There is no way to say how many water bottles are thrown every year on the roadsides by cyclists, not even with a fair margin of error. It depends on too many variables. In 2018, in its last Tour de France, Sky thought, as a complement to the “Sky Ocean Rescue” operation, of putting codes on its bottles, so that whoever found them could make it known with the incentive of being able to win something. Then Sky changed sponsors and nothing was known about that project. Too bad, because in his small way he could have lent a hand to tell some other good story.

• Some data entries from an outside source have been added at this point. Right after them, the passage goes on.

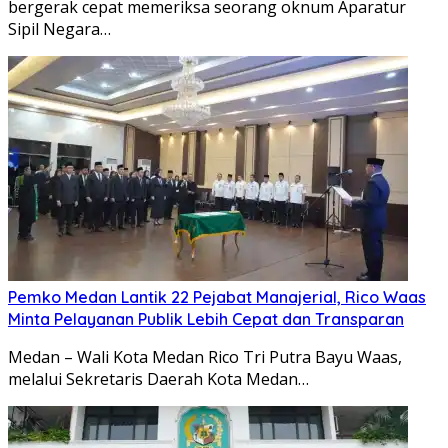
bergerak cepat memeriksa seorang oknum Aparatur
Sipil Negara…
Pemko Medan Lantik 22 Pejabat Manajerial, Rico Waas
Minta Pelayanan Publik Lebih Cepat dan Transparan
Medan – Wali Kota Medan Rico Tri Putra Bayu Waas,
melalui Sekretaris Daerah Kota Medan…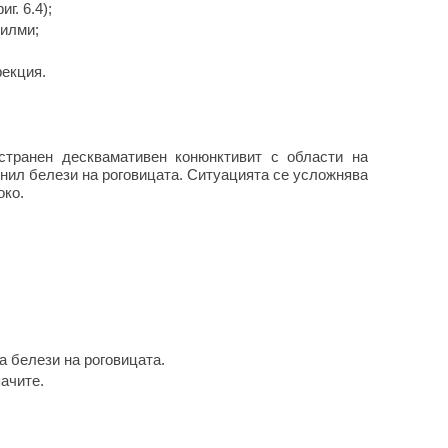
г. 6.4);
илми;
екция.
странен десквамативен конюнктивит с области на
чинил белези на роговицата. Ситуацията се усложнява
око.
а белези на роговицата.
ачите.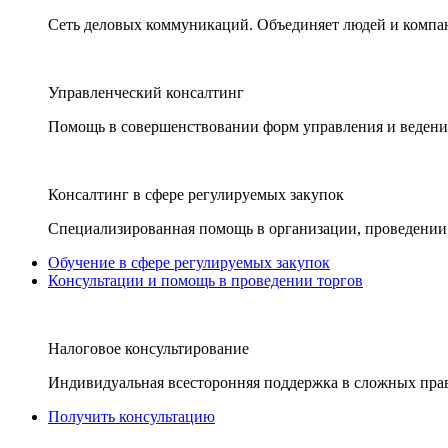
Сеть деловых коммуникаций. Объединяет людей и компани
Управленческий консалтинг
Помощь в совершенствовании форм управления и ведения
Консалтинг в сфере регулируемых закупок
Специализированная помощь в организации, проведении 
Обучение в сфере регулируемых закупок
Консультации и помощь в проведении торгов
Налоговое консультирование
Индивидуальная всесторонняя поддержка в сложных пра
Получить консультацию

By the way, I have collected some in my small bottle of water too (even if the one I use is another: almost all black, with a phrase and a sign on it that mention Joy Division). Those I collect, ask for or find, however, I keep. The latest, for now, is from 12 October 2019. The day before, the Giro di Lombardia was being run, and this bottle was launched by someone from Bardiani-csf. Maybe the promising Luca Covili, who reached the Como finish line 20 minutes and 100 positions after the winner Bauke Mollema. Or maybe one between Lorenzo Rota and Giovanni Carboni, the best placed of the team that day, respectively sixty-third and sixty-fourth. I picked it up just over a hundred kilometers from the finish, at the roundabout at the intersection of the provincial road 51, which rises from Civate, and the provincial road 60, which descends from Galbiate, while the group went hunting of the fugitives of the day, under the advertising sign of a company specialized “in the sale, installation and maintenance of stoves and fireplaces”.
It is a white bottle, with a black cap and red valve. Above there are the names and logos of: Bardiani valves (“Which find their application in the dairy industry, the food and beverage processing industry, the pharmaceutical and cosmetic industry”), csf Inox (“Pompe centrifuges and industrial volumetric pumps “), Guerciotti (” Historic cycling company and leader in the development and production of racing bicycles “), LifeCode (” Sports supplements to achieve goals “) and Elite (” Specialized in the research and production of of training, water bottles and bottle cages for cycling »). There is also the hashtag #greenteam, which is neither a sponsor nor a declaration of ecology, but has to do with the history of the “longest-running cycling training in world cycling”.
In short, not a great story that of my last bottle. Not even a big bottle, if you look closely, but it’s still one more for the bottle shelf and one less left where it shouldn’t be. To look at her, or to look at the others who arrived before her, it is strange to think that she has dedicated all these lucubrations to it. Those who know me and learn that I did it for real can even make you laugh. Comprehensibly.
Bottles, in hindsight, are not strictly essential to cycling and who knows if in ten, twenty or thirty years something new and different will not be invented to bring water and energy to those who are pedaling. In the meantime, however, they are there, they’ve been there for more than a century and that’s fine. They are not essential for cycling to exist: for that, someone pedaling and someone saying «Come on! Come on!” on the roadside. If that someone is near a bottle to be collected, however, he is happier.